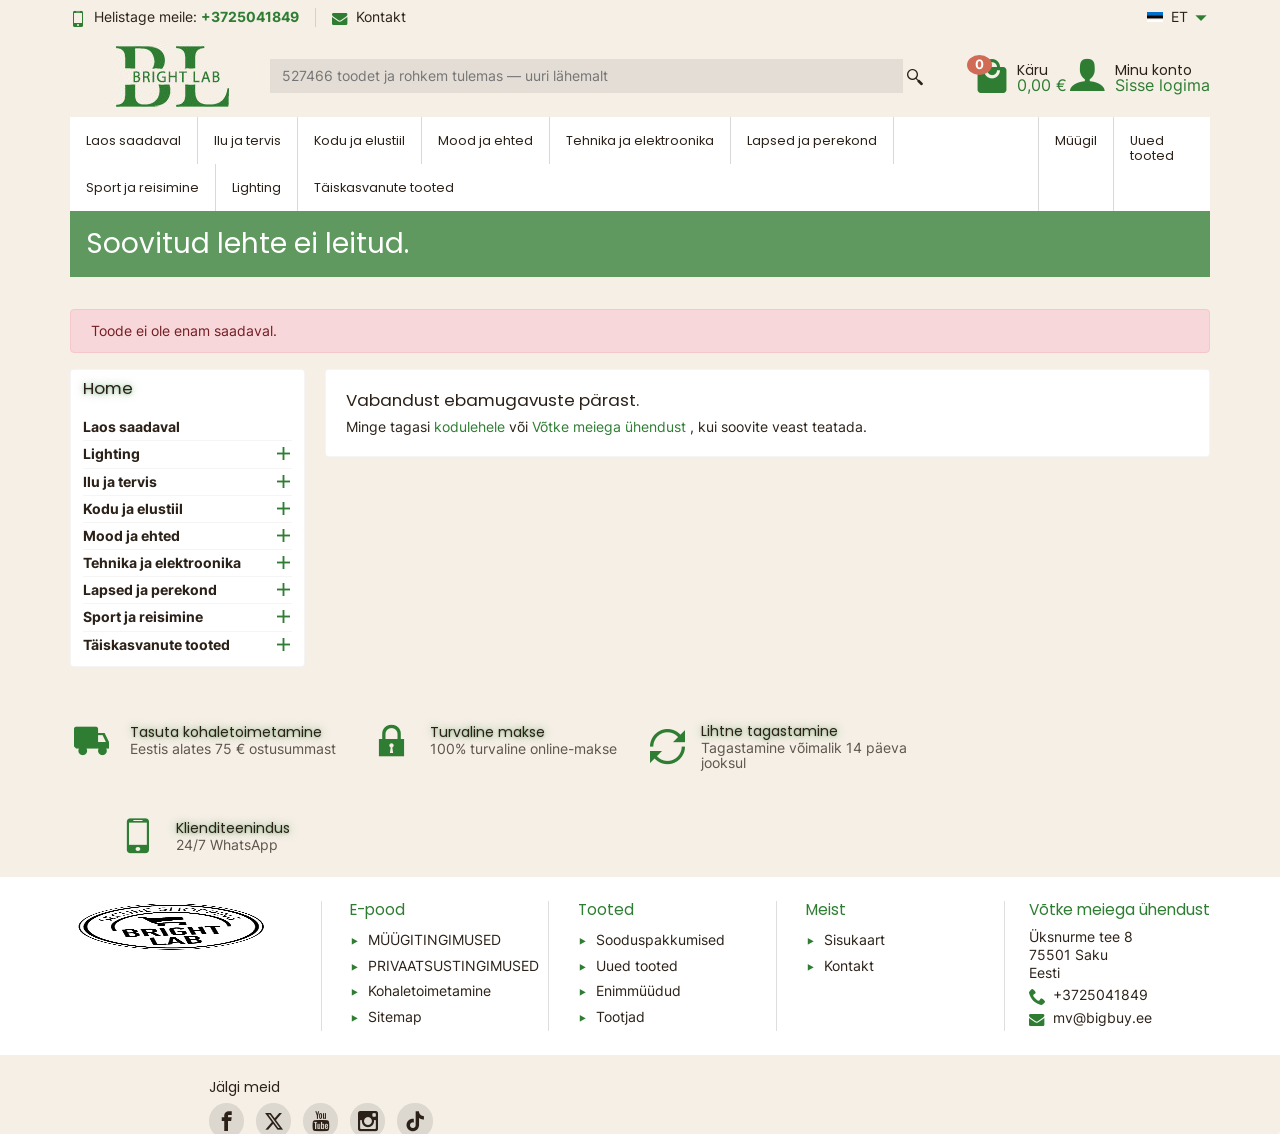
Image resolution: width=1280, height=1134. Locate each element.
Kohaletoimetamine (429, 908)
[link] (226, 1038)
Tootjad (620, 933)
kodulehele (471, 426)
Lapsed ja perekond (812, 140)
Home (108, 388)
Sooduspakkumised (660, 856)
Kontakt (369, 16)
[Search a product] (586, 76)
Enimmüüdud (638, 908)
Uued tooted (1152, 148)
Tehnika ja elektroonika (640, 140)
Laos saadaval (133, 140)
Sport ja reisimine (142, 187)
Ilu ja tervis (247, 140)
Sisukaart (854, 856)
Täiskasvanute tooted (384, 187)
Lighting (256, 187)
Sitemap (395, 933)
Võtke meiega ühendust (611, 426)
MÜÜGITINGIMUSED (434, 856)
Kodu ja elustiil (359, 140)
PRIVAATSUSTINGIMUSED (453, 882)
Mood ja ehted (485, 140)
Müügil (1076, 140)
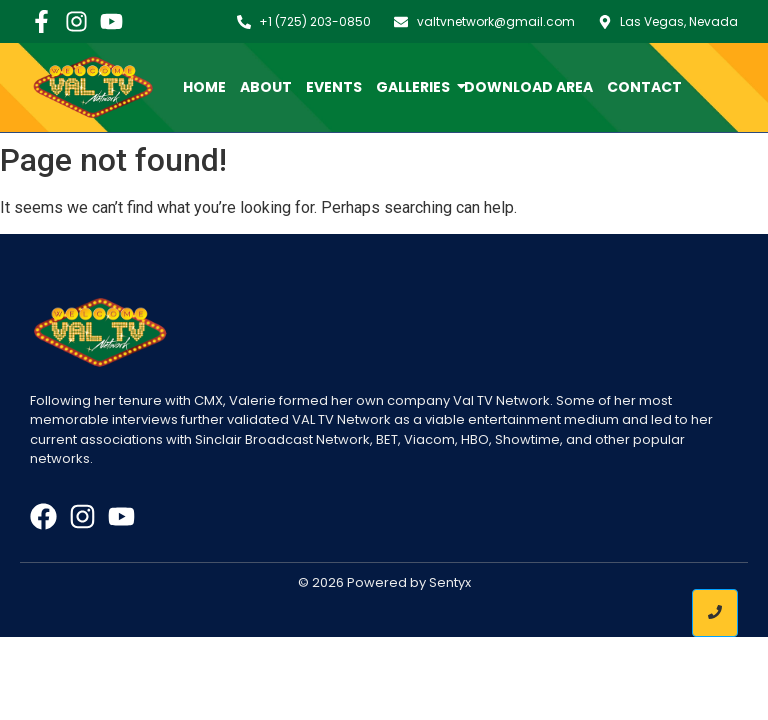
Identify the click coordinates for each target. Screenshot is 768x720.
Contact (644, 87)
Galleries (416, 87)
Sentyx (450, 582)
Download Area (528, 87)
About (266, 87)
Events (334, 87)
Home (204, 87)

━━━

_What needs to be done:_
Would you repeat exactly, and only, the lines from the start of the records above through the line containing "Kontakt (369, 16)", with the pictures omitted?

_Reply to the task:_
Image resolution: width=1280, height=1134. Locate each element.
Kohaletoimetamine (429, 908)
[link] (226, 1038)
Tootjad (620, 933)
kodulehele (471, 426)
Lapsed ja perekond (812, 140)
Home (108, 388)
Sooduspakkumised (660, 856)
Kontakt (369, 16)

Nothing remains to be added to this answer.